Mr. Cumming points out that in general Congress has access to a tremendous amount of the intelligence that is gathered. First and foremost is Congress access to “Finished Intelligence.” According to Cumming:

Congress generally receives access to most finished intelligence products that are published for general circulation within the executive branch. A finished intelligence product is one in which an analyst evaluates, interprets, integrates and places into context raw intelligence.
Although congressional access is limited to such finished products, the volume of such products provided to Congress has increased over time. Between 1947, when the National Security Act establishing the CIA was enacted, and the mid-1970s, the executive branch shared relatively little intelligence with Congress, and access to it was quite limited. But after two special congressional investigative committees headed by former Sen. Frank Church and Rep. Otis Pike launched investigations of the Intelligence Community in the mid-1970s, the executive branch permitted the Community to increase the volume of intelligence information it provided to Congress.
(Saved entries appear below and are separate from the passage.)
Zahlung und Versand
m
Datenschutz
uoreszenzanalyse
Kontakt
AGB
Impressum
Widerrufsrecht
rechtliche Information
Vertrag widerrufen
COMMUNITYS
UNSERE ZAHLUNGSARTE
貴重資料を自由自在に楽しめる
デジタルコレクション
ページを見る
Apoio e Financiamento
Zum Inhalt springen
And if you follow the letter to Feinstein further, it is pointed out that Congress is also exposed to intelligence data via briefings and thirteen other sources. Congresswoman’s Pelosi’s contention that Congress should have access to all intelligence (no pun intended), is dubious is best. More likely it has been shown that they receive more than enough intelligence data to facilitate their “oversight” function.
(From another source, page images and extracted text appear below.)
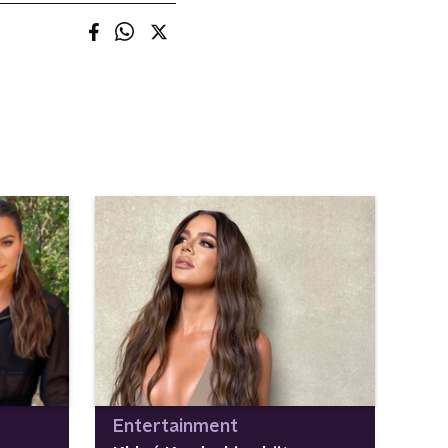
Entertainment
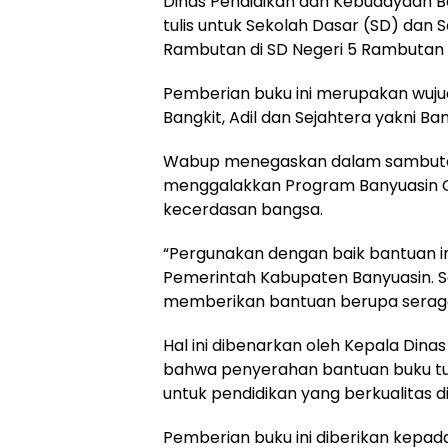
Dinas Pendidikan dan Kebudayaan 
tulis untuk Sekolah Dasar (SD) da
Rambutan di SD Negeri 5 Rambutan 
Pemberian buku ini merupakan wujud 
Bangkit, Adil dan Sejahtera yakni Ba
Wabup menegaskan dalam sambutan
menggalakkan Program Banyuasin C
kecerdasan bangsa.
“Pergunakan dengan baik bantuan ini
Pemerintah Kabupaten Banyuasin. S
memberikan bantuan berupa seragam 
Hal ini dibenarkan oleh Kepala Din
bahwa penyerahan bantuan buku tu
untuk pendidikan yang berkualitas di
Pemberian buku ini diberikan kepad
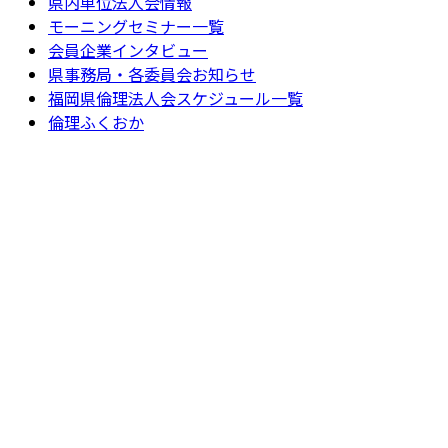
県内単位法人会情報
モーニングセミナー一覧
会員企業インタビュー
県事務局・各委員会お知らせ
福岡県倫理法人会スケジュール一覧
倫理ふくおか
When speaking of the IC, Pelosi asserts:

“Congress oversees and pays for them -- and thus has a responsibility to ensure that they are effective and carried out in a manner consistent with the Constitution, our laws and our values.”

In some respects I can not argue with this statement. But the question still becomes how much does Congress have to know to exercise their oversight responsibilities? With the number of leaks that have been attributed to Congress over the years, it makes sense that any administration would seek to keep legislators from the material.
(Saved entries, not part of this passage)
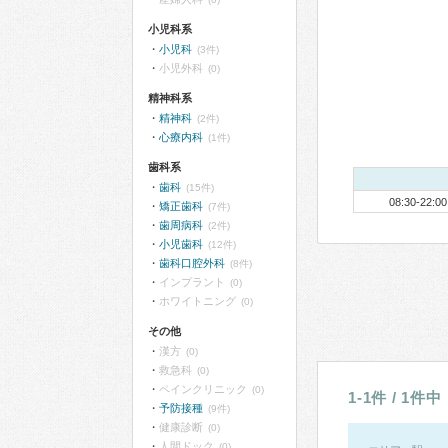
小児科系
小児科
(3件)
小児外科
(0)
精神科系
精神科
(2件)
心療内科
(1件)
歯科系
歯科
(15件)
08:30-22:00
矯正歯科
(7件)
歯周病科
(2件)
小児歯科
(12件)
歯科口腔外科
(8件)
インプラント
(0)
ホワイトニング
(0)
その他
漢方
(0)
救急科
(0)
ペインクリニック
(0)
1-1件 / 1件中
予防接種
(9件)
健康診断
(0)
人間ドック
(0)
The issue comes back to “need to know.” Pelosi argues that Congress should be able to decide, even though they do not own the information, who within their bailiwick has “need to know.” She says:

“In the executive branch, decisions about who should have access to intelligence are made on a "need to know" basis. Congress must adopt a similar principle. The members of the intelligence committees are entrusted by their colleagues with the responsibility for making sure that intelligence practices are consistent with our laws and our values. Unless the entire committee has access to the same information, under tight confidentiality rules, Congress cannot respond legislatively to intelligence activity by the executive branch.”

As Cumming pointed out to Feinstein, the President owns the IC, and the product which the IC produces. The Executive Branch decides who has the right to know. Not Congress.

So there you have Pelosi’s arguments. She feels that Congress needs to have access to intelligence data so they can properly oversee IC activities. That sounds reasonable. She argues that Congress should have access to all intelligence data. That is a lot less sensible, not only for the reasons listed above, but also the ludicrous picture of Congressional leaders trying to keep up with the amount of intelligence gathered each day (How does Pelosi propose to handle this? Hire extra staff?). Finally she argues that Congress should have the right to determine “need to know” basis within their own ranks. This is the least reasonable of all her arguments. In the post NSA-leak world, where there exists a real possibility that one of the leakers was a ranking Democratic member of an Intelligence Committee, we should be deciding how to tighten controls over national secrets, not trying to figure out how to let more people know.


Note: Thanks to Harry Arthur for reminding me the difference between Senators and Congresspeople. Sheesh – I had a mind slip on that one.